**Record set:**
○ ○ ○

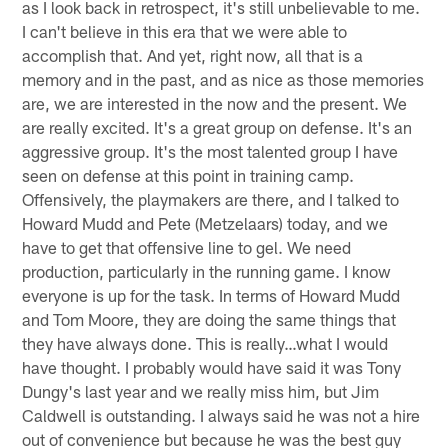
as I look back in retrospect, it's still unbelievable to me.
I can't believe in this era that we were able to
accomplish that. And yet, right now, all that is a
memory and in the past, and as nice as those memories
are, we are interested in the now and the present. We
are really excited. It's a great group on defense. It's an
aggressive group. It's the most talented group I have
seen on defense at this point in training camp.
Offensively, the playmakers are there, and I talked to
Howard Mudd and Pete (Metzelaars) today, and we
have to get that offensive line to gel. We need
production, particularly in the running game. I know
everyone is up for the task. In terms of Howard Mudd
and Tom Moore, they are doing the same things that
they have always done. This is really…what I would
have thought. I probably would have said it was Tony
Dungy's last year and we really miss him, but Jim
Caldwell is outstanding. I always said he was not a hire
out of convenience but because he was the best guy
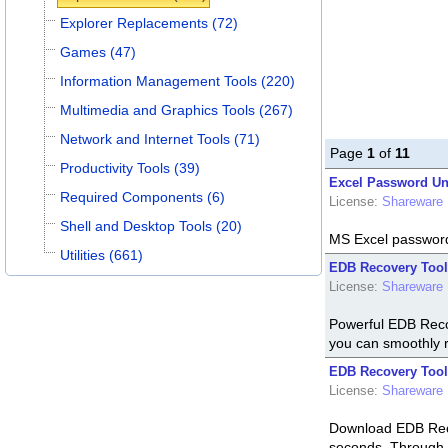
Explorer Replacements (72)
Games (47)
Information Management Tools (220)
Multimedia and Graphics Tools (267)
Network and Internet Tools (71)
Page
1
of
11
Productivity Tools (39)
Excel Password Un
Required Components (6)
License:
Shareware
Shell and Desktop Tools (20)
MS Excel password
Utilities (661)
EDB Recovery Tool
License:
Shareware
Powerful EDB Recov
you can smoothly 
EDB Recovery Tool
License:
Shareware
Download EDB Recov
seconds. Through 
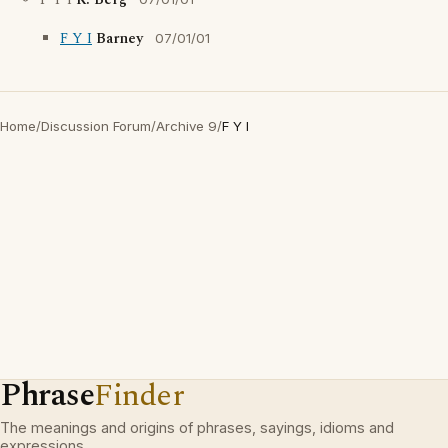
F Y I
R. Berg
F Y I
Barney
07/01/01
Home
/
Discussion Forum
/
Archive 9
/
F Y I
Phrase
Finder
The meanings and origins of phrases, sayings, idioms and
expressions.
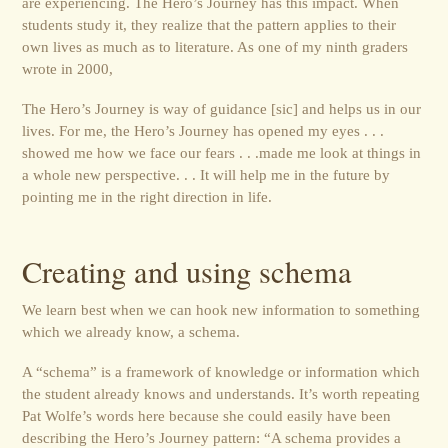
are experiencing. The Hero’s Journey has this impact. When
students study it, they realize that the pattern applies to their
own lives as much as to literature. As one of my ninth graders
wrote in 2000,
The Hero’s Journey is way of guidance [sic] and helps us in our
lives. For me, the Hero’s Journey has opened my eyes . . .
showed me how we face our fears . . .made me look at things in
a whole new perspective. . . It will help me in the future by
pointing me in the right direction in life.
Creating and using schema
We learn best when we can hook new information to something
which we already know, a schema.
A “schema” is a framework of knowledge or information which
the student already knows and understands. It’s worth repeating
Pat Wolfe’s words here because she could easily have been
describing the Hero’s Journey pattern: “A schema provides a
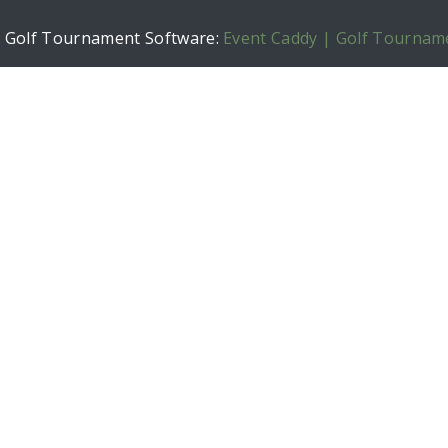
h Golf Tournament Software:
Event Caddy | Golf Tournam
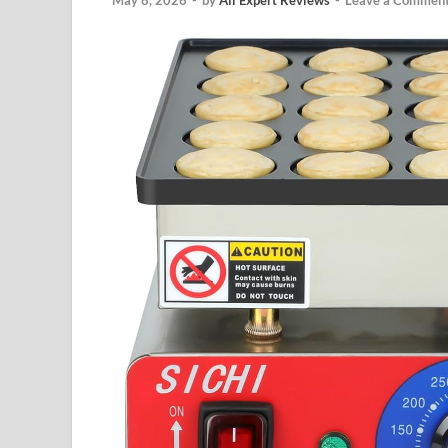
May 8, 2026
-
by
All Expert Reviews
-
Leave a Commen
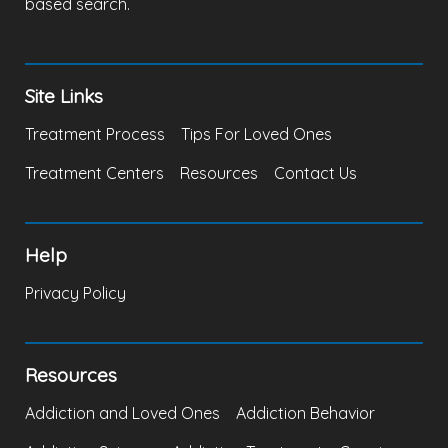
based search.
Site Links
Treatment Process
Tips For Loved Ones
Treatment Centers
Resources
Contact Us
Help
Privacy Policy
Resources
Addiction and Loved Ones
Addiction Behavior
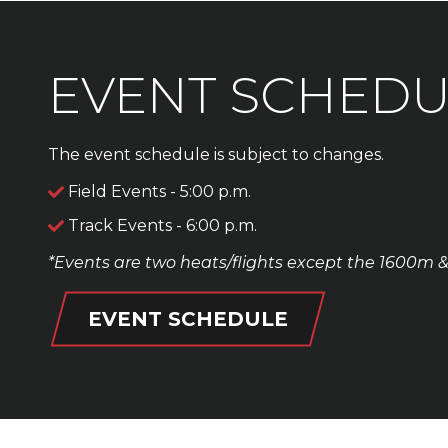
EVENT SCHEDU
The event schedule is subject to changes.
Field Events - 5:00 p.m.
Track Events - 6:00 p.m.
*Events are two heats/flights except the 1600m 
EVENT SCHEDULE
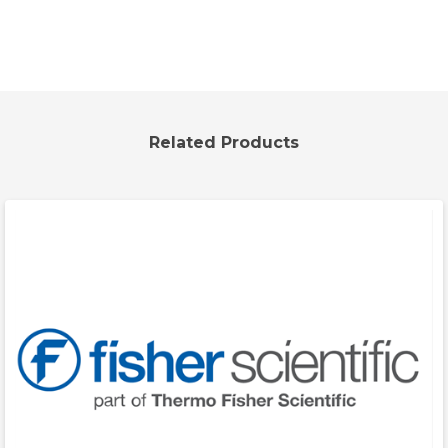
Related Products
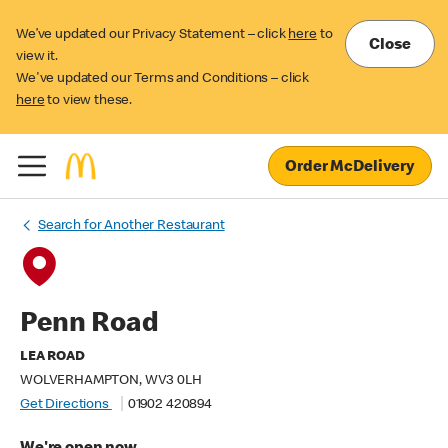
We’ve updated our Privacy Statement – click
here
to
Close
view it.
We've updated our Terms and Conditions – click
here
to view these.
Order McDelivery
Search for Another Restaurant
Penn Road
LEA ROAD
WOLVERHAMPTON, WV3 0LH
Get Directions
01902 420894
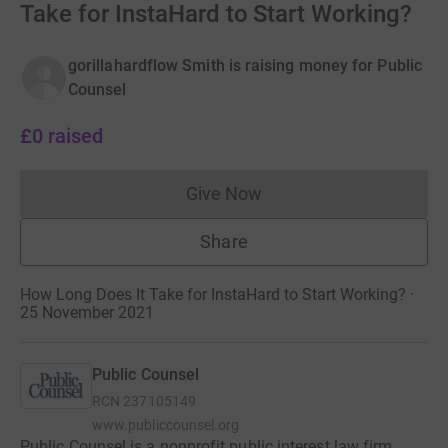
Take for InstaHard to Start Working?
gorillahardflow Smith is raising money for Public
Counsel
£0
raised
Give Now
Donations cannot currently 
Share
How Long Does It Take for InstaHard to Start Working? ·
25 November 2021
Public Counsel
RCN
237105149
www.publiccounsel.org
Public Counsel is a nonprofit public interest law firm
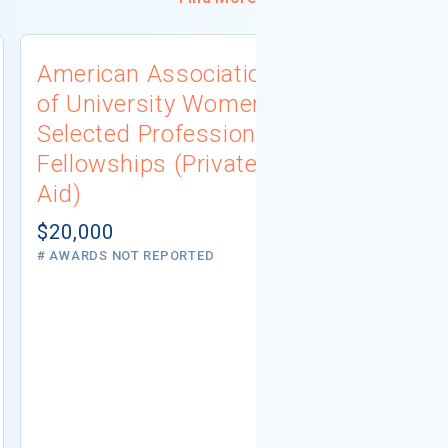
American Association
University
of University Women
Connecti
Selected Professions
Scholarsh
Fellowships (Private
(Institutio
Aid)
Not report
# AWARDS NOT 
$20,000
# AWARDS NOT REPORTED
REQUIREMEN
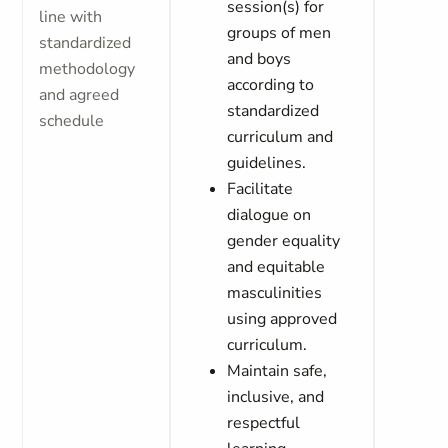
session(s) for
line with
groups of men
standardized
and boys
methodology
according to
and agreed
standardized
schedule
curriculum and
guidelines.
Facilitate
dialogue on
gender equality
and equitable
masculinities
using approved
curriculum.
Maintain safe,
inclusive, and
respectful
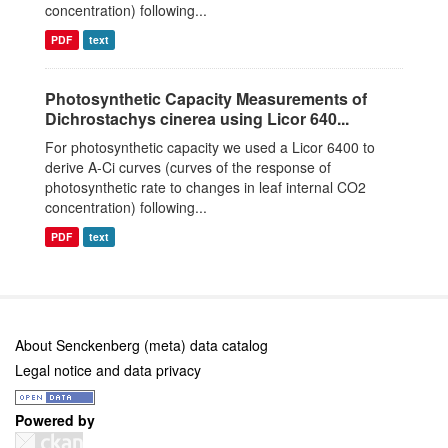
concentration) following...
PDF
text
Photosynthetic Capacity Measurements of
Dichrostachys cinerea using Licor 640...
For photosynthetic capacity we used a Licor 6400 to
derive A-Ci curves (curves of the response of
photosynthetic rate to changes in leaf internal CO2
concentration) following...
PDF
text
About Senckenberg (meta) data catalog
Legal notice and data privacy
Powered by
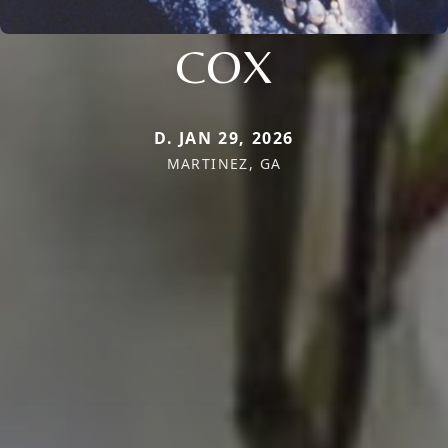
COX
D. JAN 29, 2026
MARTINEZ, GA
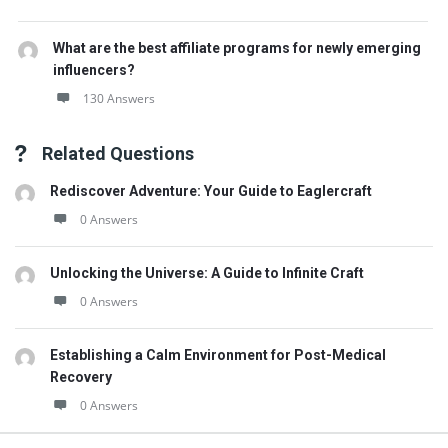
What are the best affiliate programs for newly emerging
influencers?
130 Answers
Related Questions
Rediscover Adventure: Your Guide to Eaglercraft
0 Answers
Unlocking the Universe: A Guide to Infinite Craft
0 Answers
Establishing a Calm Environment for Post-Medical
Recovery
0 Answers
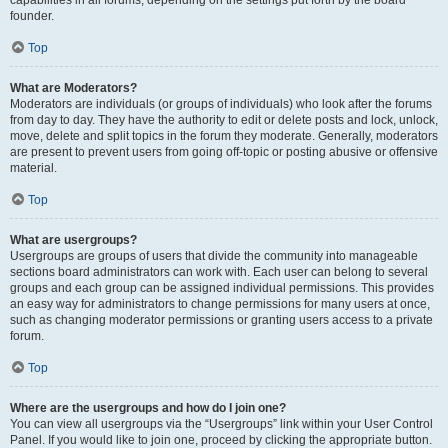
founder.
Top
What are Moderators?
Moderators are individuals (or groups of individuals) who look after the forums
from day to day. They have the authority to edit or delete posts and lock, unlock,
move, delete and split topics in the forum they moderate. Generally, moderators
are present to prevent users from going off-topic or posting abusive or offensive
material.
Top
What are usergroups?
Usergroups are groups of users that divide the community into manageable
sections board administrators can work with. Each user can belong to several
groups and each group can be assigned individual permissions. This provides
an easy way for administrators to change permissions for many users at once,
such as changing moderator permissions or granting users access to a private
forum.
Top
Where are the usergroups and how do I join one?
You can view all usergroups via the “Usergroups” link within your User Control
Panel. If you would like to join one, proceed by clicking the appropriate button.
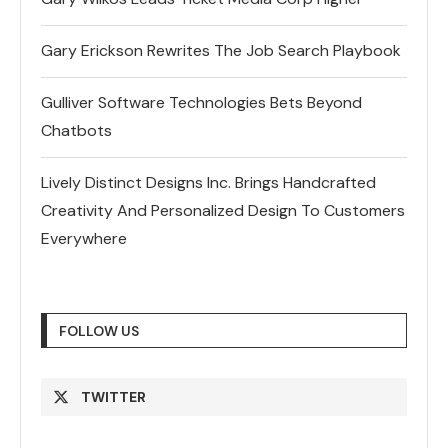
Gary Erickson Rewrites The Job Search Playbook
Gulliver Software Technologies Bets Beyond
Chatbots
Lively Distinct Designs Inc. Brings Handcrafted
Creativity And Personalized Design To Customers
Everywhere
FOLLOW US
TWITTER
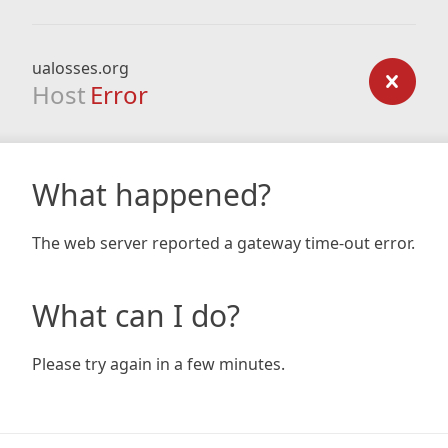
ualosses.org
Host
Error
What happened?
The web server reported a gateway time-out error.
What can I do?
Please try again in a few minutes.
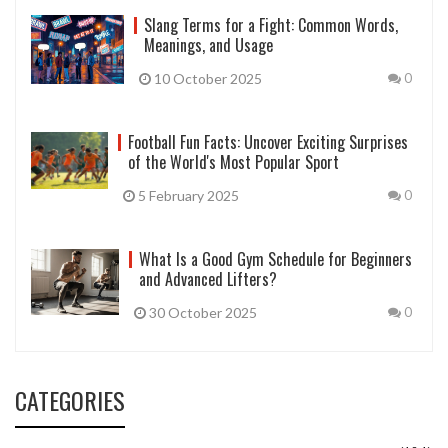
Slang Terms for a Fight: Common Words,
Meanings, and Usage
10 October 2025
0
Football Fun Facts: Uncover Exciting Surprises
of the World's Most Popular Sport
5 February 2025
0
What Is a Good Gym Schedule for Beginners
and Advanced Lifters?
30 October 2025
0
CATEGORIES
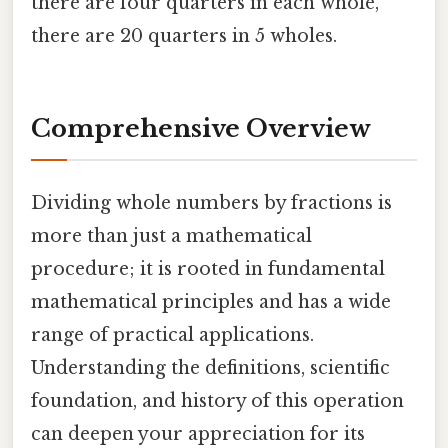
there are four quarters in each whole,
there are 20 quarters in 5 wholes.
Comprehensive Overview
Dividing whole numbers by fractions is
more than just a mathematical
procedure; it is rooted in fundamental
mathematical principles and has a wide
range of practical applications.
Understanding the definitions, scientific
foundation, and history of this operation
can deepen your appreciation for its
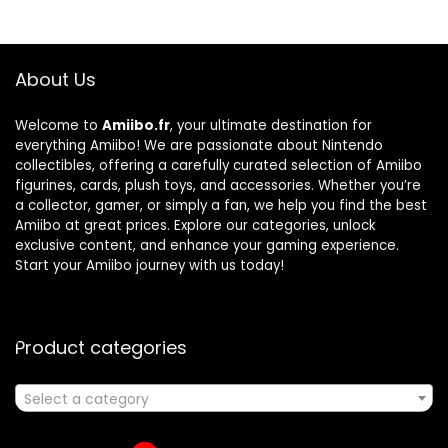
About Us
Welcome to
Amiibo.fr
, your ultimate destination for
everything Amiibo! We are passionate about Nintendo
collectibles, offering a carefully curated selection of Amiibo
figurines, cards, plush toys, and accessories. Whether you’re
a collector, gamer, or simply a fan, we help you find the best
Amiibo at great prices. Explore our categories, unlock
exclusive content, and enhance your gaming experience.
Start your Amiibo journey with us today!
Product categories
Select a category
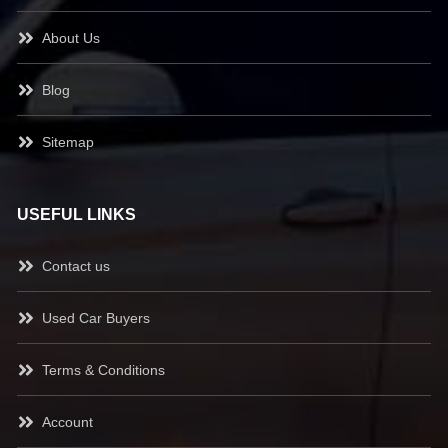
About Us
Blog
Sitemap
USEFUL LINKS
Contact us
Used Car Buyers
Terms & Conditions
Account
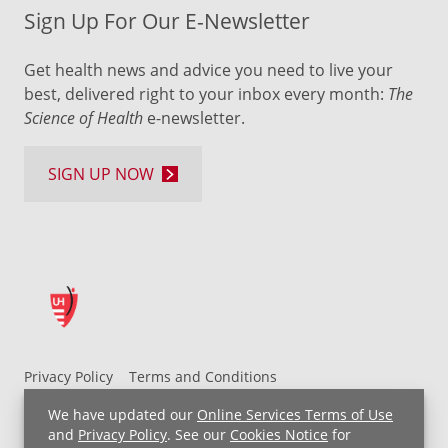
Sign Up For Our E-Newsletter
Get health news and advice you need to live your
best, delivered right to your inbox every month:
The
Science of Health
e-newsletter.
SIGN UP NOW
Privacy Policy
Terms and Conditions
UH MyChart Terms and Conditions
HIPAA Notice
We have updated our
Online Services Terms of Use
Non-Discrimination Notice
For Employees
and
Privacy Policy
. See our
Cookies Notice
for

○ ○ ○

**Exercise brief:** The answer should contain every line of the material exactly as written and no pictures.

**Exercise output:**
as I look back in retrospect, it's still unbelievable to me.
I can't believe in this era that we were able to
accomplish that. And yet, right now, all that is a
memory and in the past, and as nice as those memories
are, we are interested in the now and the present. We
are really excited. It's a great group on defense. It's an
aggressive group. It's the most talented group I have
seen on defense at this point in training camp.
Offensively, the playmakers are there, and I talked to
Howard Mudd and Pete (Metzelaars) today, and we
have to get that offensive line to gel. We need
production, particularly in the running game. I know
everyone is up for the task. In terms of Howard Mudd
and Tom Moore, they are doing the same things that
they have always done. This is really…what I would
have thought. I probably would have said it was Tony
Dungy's last year and we really miss him, but Jim
Caldwell is outstanding. I always said he was not a hire
out of convenience but because he was the best guy
Explorer Replacements (72)
Games (47)
Information Management Tools (220)
Multimedia and Graphics Tools (267)
Network and Internet Tools (71)
Page
1
of
11
Productivity Tools (39)
Excel Password Un
Required Components (6)
License:
Shareware
Shell and Desktop Tools (20)
MS Excel password
Utilities (661)
EDB Recovery Tool
License:
Shareware
Powerful EDB Recov
you can smoothly 
EDB Recovery Tool
License:
Shareware
Download EDB Recov
seconds. Through 
F Y I
R. Berg
F Y I
Barney
07/01/01
Home
/
Discussion Forum
/
Archive 9
/
F Y I
Phrase
Finder
The meanings and origins of phrases, sayings, idioms and
expressions.
are experiencing. The Hero’s Journey has this impact. When
students study it, they realize that the pattern applies to their
own lives as much as to literature. As one of my ninth graders
wrote in 2000,
The Hero’s Journey is way of guidance [sic] and helps us in our
lives. For me, the Hero’s Journey has opened my eyes . . .
showed me how we face our fears . . .made me look at things in
a whole new perspective. . . It will help me in the future by
pointing me in the right direction in life.
Creating and using schema
We learn best when we can hook new information to something
which we already know, a schema.
A “schema” is a framework of knowledge or information which
the student already knows and understands. It’s worth repeating
Pat Wolfe’s words here because she could easily have been
describing the Hero’s Journey pattern: “A schema provides a
h Golf Tournament Software:
Event Caddy | Golf Tournam
May 8, 2026
-
by
All Expert Reviews
-
Leave a Commen
based search.
Site Links
Treatment Process
Tips For Loved Ones
Treatment Centers
Resources
Contact Us
Help
Privacy Policy
Resources
Addiction and Loved Ones
Addiction Behavior
EVENT SCHEDU
The event schedule is subject to changes.
Field Events - 5:00 p.m.
Track Events - 6:00 p.m.
*Events are two heats/flights except the 1600m 
EVENT SCHEDULE
Related Products
We’ve updated our Privacy Statement – click
here
to
Close
view it.
We've updated our Terms and Conditions – click
here
to view these.
Order McDelivery
Search for Another Restaurant
Penn Road
LEA ROAD
WOLVERHAMPTON, WV3 0LH
Get Directions
01902 420894
Take for InstaHard to Start Working?
gorillahardflow Smith is raising money for Public
Counsel
£0
raised
Give Now
Donations cannot currently 
Share
How Long Does It Take for InstaHard to Start Working? ·
25 November 2021
Public Counsel
RCN
237105149
www.publiccounsel.org
Public Counsel is a nonprofit public interest law firm
American Association
University
of University Women
Connecti
Selected Professions
Scholarsh
Fellowships (Private
(Institutio
Aid)
Not report
# AWARDS NOT 
$20,000
# AWARDS NOT REPORTED
REQUIREMEN
session(s) for
line with
groups of men
standardized
and boys
methodology
according to
and agreed
standardized
schedule
curriculum and
guidelines.
Facilitate
dialogue on
gender equality
and equitable
masculinities
using approved
curriculum.
Maintain safe,
inclusive, and
respectful
concentration) following...
PDF
text
Photosynthetic Capacity Measurements of
Dichrostachys cinerea using Licor 640...
For photosynthetic capacity we used a Licor 6400 to
derive A-Ci curves (curves of the response of
photosynthetic rate to changes in leaf internal CO2
concentration) following...
PDF
text
About Senckenberg (meta) data catalog
Legal notice and data privacy
Powered by
COX
D. JAN 29, 2026
MARTINEZ, GA
What are the best affiliate programs for newly emerging
influencers?
130 Answers
Related Questions
Rediscover Adventure: Your Guide to Eaglercraft
0 Answers
Unlocking the Universe: A Guide to Infinite Craft
0 Answers
Establishing a Calm Environment for Post-Medical
Recovery
0 Answers
founder.
Top
What are Moderators?
Moderators are individuals (or groups of individuals) who look after the forums
from day to day. They have the authority to edit or delete posts and lock, unlock,
move, delete and split topics in the forum they moderate. Generally, moderators
are present to prevent users from going off-topic or posting abusive or offensive
material.
Top
What are usergroups?
Usergroups are groups of users that divide the community into manageable
sections board administrators can work with. Each user can belong to several
groups and each group can be assigned individual permissions. This provides
an easy way for administrators to change permissions for many users at once,
such as changing moderator permissions or granting users access to a private
forum.
Top
Where are the usergroups and how do I join one?
You can view all usergroups via the “Usergroups” link within your User Control
Panel. If you would like to join one, proceed by clicking the appropriate button.
Gary Erickson Rewrites The Job Search Playbook
Gulliver Software Technologies Bets Beyond
Chatbots
Lively Distinct Designs Inc. Brings Handcrafted
Creativity And Personalized Design To Customers
Everywhere
FOLLOW US
TWITTER
ualosses.org
Host
Error
What happened?
The web server reported a gateway time-out error.
What can I do?
Please try again in a few minutes.
Slang Terms for a Fight: Common Words,
Meanings, and Usage
10 October 2025
0
Football Fun Facts: Uncover Exciting Surprises
of the World's Most Popular Sport
5 February 2025
0
What Is a Good Gym Schedule for Beginners
and Advanced Lifters?
30 October 2025
0
CATEGORIES
there are four quarters in each whole,
there are 20 quarters in 5 wholes.
Comprehensive Overview
Dividing whole numbers by fractions is
more than just a mathematical
procedure; it is rooted in fundamental
mathematical principles and has a wide
range of practical applications.
Understanding the definitions, scientific
foundation, and history of this operation
can deepen your appreciation for its
About Us
Welcome to
Amiibo.fr
, your ultimate destination for
everything Amiibo! We are passionate about Nintendo
collectibles, offering a carefully curated selection of Amiibo
figurines, cards, plush toys, and accessories. Whether you’re
a collector, gamer, or simply a fan, we help you find the best
Amiibo at great prices. Explore our categories, unlock
exclusive content, and enhance your gaming experience.
Start your Amiibo journey with us today!
Product categories
Select a category
About Us
Blog
Sitemap
USEFUL LINKS
Contact us
Used Car Buyers
Terms & Conditions
Account
Sign Up For Our E-Newsletter
Get health news and advice you need to live your
best, delivered right to your inbox every month:
The
Science of Health
e-newsletter.
SIGN UP NOW
Privacy Policy
Terms and Conditions
UH MyChart Terms and Conditions
HIPAA Notice
We have updated our
Online Services Terms of Use
Non-Discrimination Notice
For Employees
and
Privacy Policy
. See our
Cookies Notice
for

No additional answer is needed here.